━━━━━ Data ━━━━━
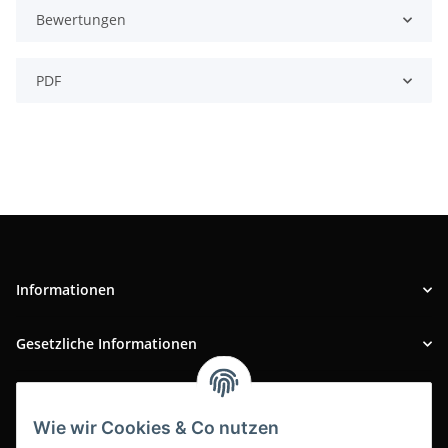
Bewertungen
PDF
Informationen
Gesetzliche Informationen
INFOBEREICH
Wie wir Cookies & Co nutzen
━━━━━
Your assignment = The answer must be a word-for-word copy of all the entries, containing no pictures.

Exercise solution =
Bewertungen
PDF
Informationen
Gesetzliche Informationen
INFOBEREICH
Wie wir Cookies & Co nutzen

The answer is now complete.